В Гродке мать подсмотрела новую прическу для школьниц и попросила своих кумпанок показать, как ее надо делать, чтобы украсить этой прической мою сестру. Значит, так: все волосы надо разделить на пятнадцать-двадцать частей, из каждой части сплести косичку, а все косички соединить в один венок. Венок должен лежать сантиметров на пять выше девчачьих ушек, а сплести его надо так, чтобы не было видно, где он начинается и где кончается. Хитрая прическа, ничего не скажешь. Моя превосходная мать берется за дело с присущей ей точностью и уже через несколько дней приходит к выводу, что женщины, у которых она позаимствовала прическу, делают ее чересчур бездушно,чересчур туго, тогда как волосы должны оставаться пышными и ароматными, чтобы косички выглядели как локоны.

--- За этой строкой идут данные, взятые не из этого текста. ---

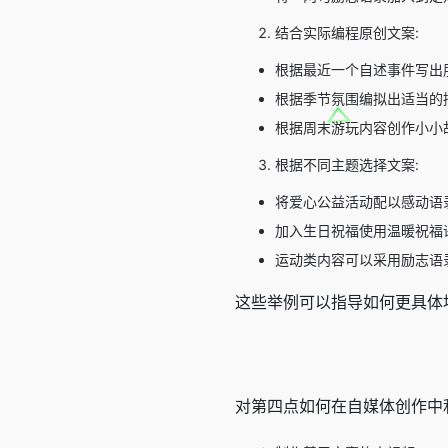
结合实际编程原创文案:
根据最近一个自述事件写出
根据季节氛围编拟出适当的
根据周末游玩内容创作小小
根据不同主题选择文案:
将爱心公益活动配以感动语
加入生日祝福使用温暖祝福语
运动类内容可以采用励志语
这些举例可以指导如何更具体
对第四点如何在自媒体创作中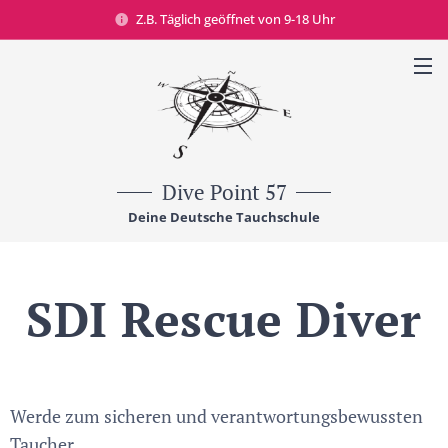
Z.B. Täglich geöffnet von 9-18 Uhr
Dive Point 57
Deine Deutsche Tauchschule
SDI Rescue Diver
Werde zum sicheren und verantwortungsbewussten
Taucher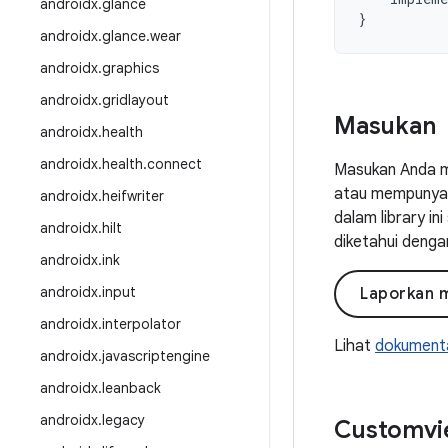
androidx
.
glance
}
androidx
.
glance
.
wear
androidx
.
graphics
androidx
.
gridlayout
Masukan
androidx
.
health
androidx
.
health
.
connect
Masukan Anda m
atau mempunyai 
androidx
.
heifwriter
dalam library i
androidx
.
hilt
diketahui denga
androidx
.
ink
androidx
.
input
Laporkan 
androidx
.
interpolator
Lihat
dokumenta
androidx
.
javascriptengine
androidx
.
leanback
androidx
.
legacy
Customvie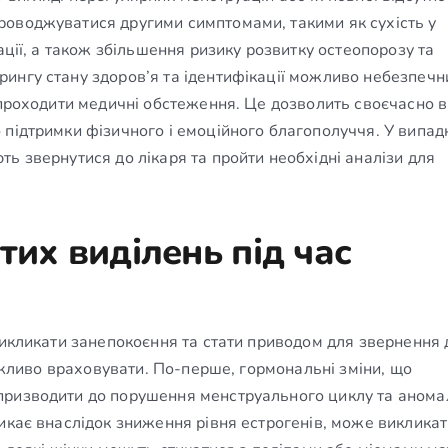
роводжуватися другими симптомами, такими як сухість у
ації, а також збільшення ризику розвитку остеопорозу та
ингу стану здоров’я та ідентифікації можливо небезпечн
о проходити медичні обстеження. Це дозволить своєчасно 
 підтримки фізичного і емоційного благополуччя. У випад
ь звернутися до лікаря та пройти необхідні аналізи для
тих виділень під час
викликати занепокоєння та стати приводом для звернення 
важливо враховувати. По-перше, гормональні зміни, що
призводити до порушення менструального циклу та аном
икає внаслідок зниження рівня естрогенів, може виклика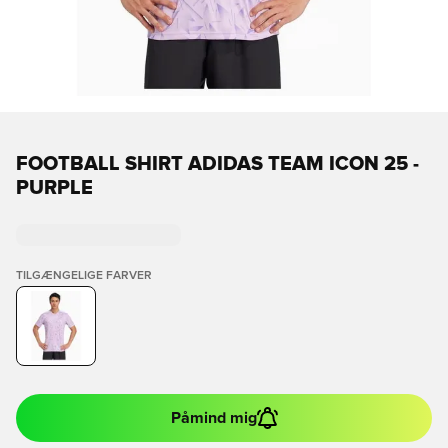
FOOTBALL SHIRT ADIDAS TEAM ICON 25 -
PURPLE
TILGÆNGELIGE FARVER
Påmind mig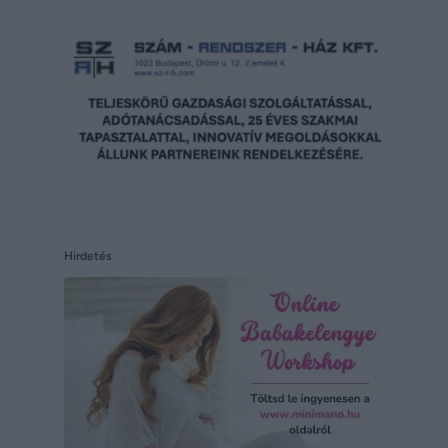
Hirdetés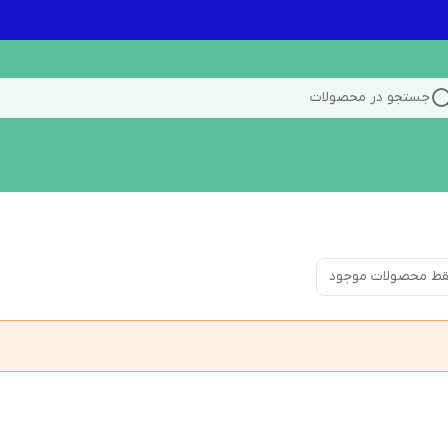
جستجو در محصولات
ط محصولات موجود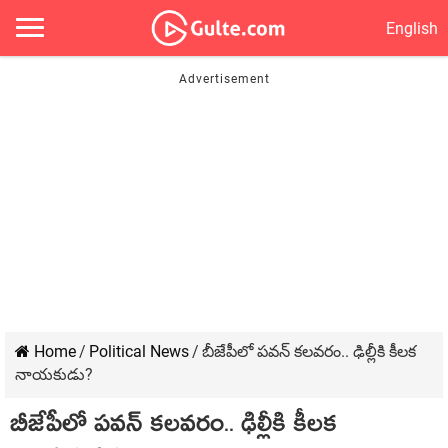
English
Home
/
Political News
/
బీజేపీలో ప‌వ‌న్ క‌ల‌వ‌రం.. ఢిల్లీకి కీల‌క
నాయ‌కుడు?
బీజేపీలో ప‌వ‌న్ క‌ల‌వ‌రం.. ఢిల్లీకి కీల‌క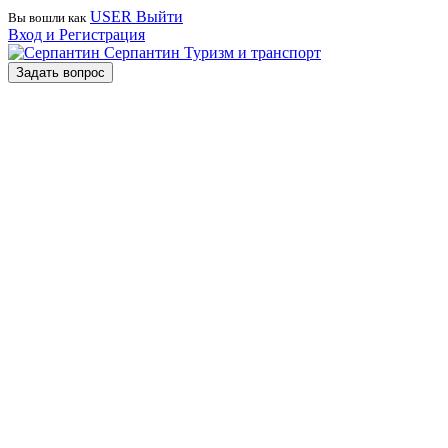
USER
Выйти
Вы вошли как
Вход и Регистрация
Серпантин
Туризм и транспорт
Задать вопрос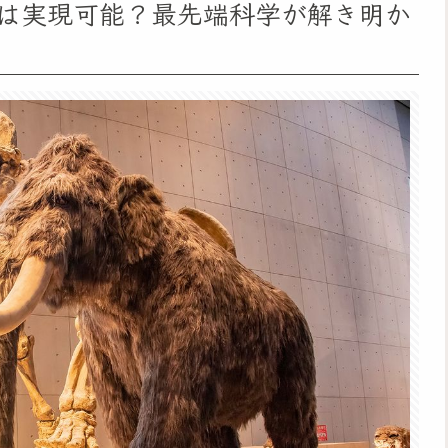
は実現可能？最先端科学が解き明か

Моя сестра, которая теперь тоже ходит в школу, не в состоянии сама сделать такую сложную прическу. Она стоит прямо, как солдат, возле кухонного буфета, и ее волосы разделены на маленькие пучки. Читать она еще не умеет, но она должна уже учить церковные тексты. Заплетая сестренке косички, мать одновременно помогает ей заучивать тексты. Молитвенник лежит на выдвинутой доске кухонного буфета, и моя мать глядит попеременно то на голову моей сестры, то в молитвенник. Сестренке уже до смерти надоело заучивать песни. «Иисус, мое упование, — всхлипывает она, и еще: — Спаситель мой жующий».

—  Спаситель мой живущий, — поправляет ее мать.

— Почему? — спрашивает моя сестра и всхлипывает.

Звякает колокольчик, мать идет обслужить покупателя, сестра нагибается погладить кошку Туснельду, и пучки волос на ее голове перемешиваются.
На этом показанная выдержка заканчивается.